Colorado Mother Blasts Board Members On Critical Race Theory: ‘The Jobs Of The Board Is Education’

A mother and radio show host slammed a Colorado school board for incorporating critical race theory into the school’s curriculum, calling out how ‘equity’ sounds great but is the exact opposite.

Deborah Flora, a radio broadcaster and member of the Parents United America advocacy group, also criticized the Douglas County School District (DCSD) school board for selecting the diversity consulting company “Gemini Group.” City and state governments, as well as educational institutions, are clients of the equity consulting business.

The Gemini Group aims to “address and eliminate institutional and systemic inequities, most specifically starting with race, through training and technical support,” according to its website.

Flora urged the school board to concentrate on its job, which is to educate children, in her remarks. The training, she said, was a “nightmare” that needed to “end now.”

“The training also, by the way, divides basically educators and parents. In the training, it refers to parents as ‘dissenters.’ We are not dissenters. We are the parents. [The training] goes on to say, ‘and train educators to tell dissenters that this is simply the way we are going to educate your children.’ They’re our children,” the mother shared.

Watch: Colorado Mother Blasts School Board Members

Full transcript:

We’ve heard a lot about how the equity education system is not equivalent to critical race theory. However, I’ve heard many things that are very disturbing that show it to be quite the opposite. 

First of all, the term equity — it sounds great, but it’s exactly the opposite of equal opportunity. Equity demands an equal outcome. That only happens when you gerrymander things to favor one group or another. It’s not the same as equal opportunity. 

The second thing that concerns me is when I heard the definition of equity that has been shared here and through many communications from the district. It talks about groups of individuals. When you talk about groups, it is collectivism. It is separating children into groups. That is exactly what it is doing. 

And groups based on what? What we’ve heard … is that groups are broken down into race, gender identity, sexual preference, and oppression. When we look at the Gemini Group teaching — which I took time to watch the entire thing — it is even more disturbing. And this [diversity] group was hired by this board. 

In that training, it talks about oppressors and oppressed. That is damaging to every group of children. First of all, some groups of children are thought of as being shamed for who they are. The others are taught that they’re victims without the ability to further themselves and to look at others as the enemies. 

We all know the Dr. King quote that has been shared — “color of our skin versus the content of our character.” He had a dream, this is a nightmare. It is a nightmare for our children and it needs to end now. 

The training also, by the way, divides basically educators and parents. In the training, it refers to parents as “dissenters.” We are not dissenters.

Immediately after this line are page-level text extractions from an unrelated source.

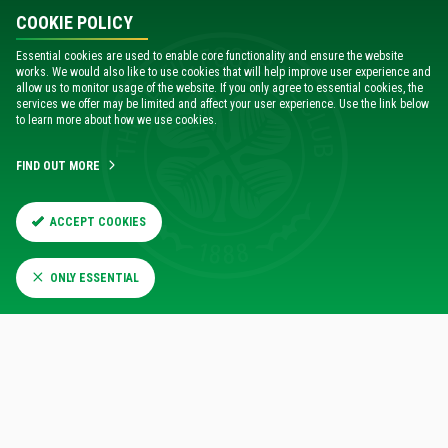
COOKIE POLICY
Chris Gratton, Managing Director, Ticketmaster Sport, said:
Essential cookies are used to enable core functionality and ensure the website
works. We would also like to use cookies that will help improve user experience and
“Developing Virtual Venue for Celtic Park is another step in
allow us to monitor usage of the website. If you only agree to essential cookies, the
elevating the fan experience. It’s one of the most popular
services we offer may be limited and affect your user experience. Use the link below
tools used by our clients to bring a new perspective of the
to learn more about how we use cookies.
stadium to life.”
FIND OUT MORE
Launching Virtual Venue is the latest step in Celtic FC
maximising the tools Ticketmaster has to offer in order to
ACCEPT COOKIES
enhance the ticketing experience for fans.
ONLY ESSENTIAL
VIEW CELTIC PARK IN 3D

We are the parents. [The training] goes on to say, “and train educators to tell dissenters that this is simply the way we are going to educate your children.” They’re our children. 

We are the ones that have the moral authority over their education. We will not be marginalized. The board’s job is to represent the stakeholders. … The stakeholders who were consulted before this policy was implemented does not list parents. Neither does the advisory committee. We are the stakeholders and we need to be included in this. 

Let me end [with] this. The job of the board is education. Right now, according to state proficiency tests, only 59 percent of Douglas County students are proficient in reading. Only 48 percent are proficient in math. That is the job of the school. 

The teaching of morality, teaching students to be kind, we can teach them to be kind. The rest of it belongs to the parents. Not to social engineering in the schools.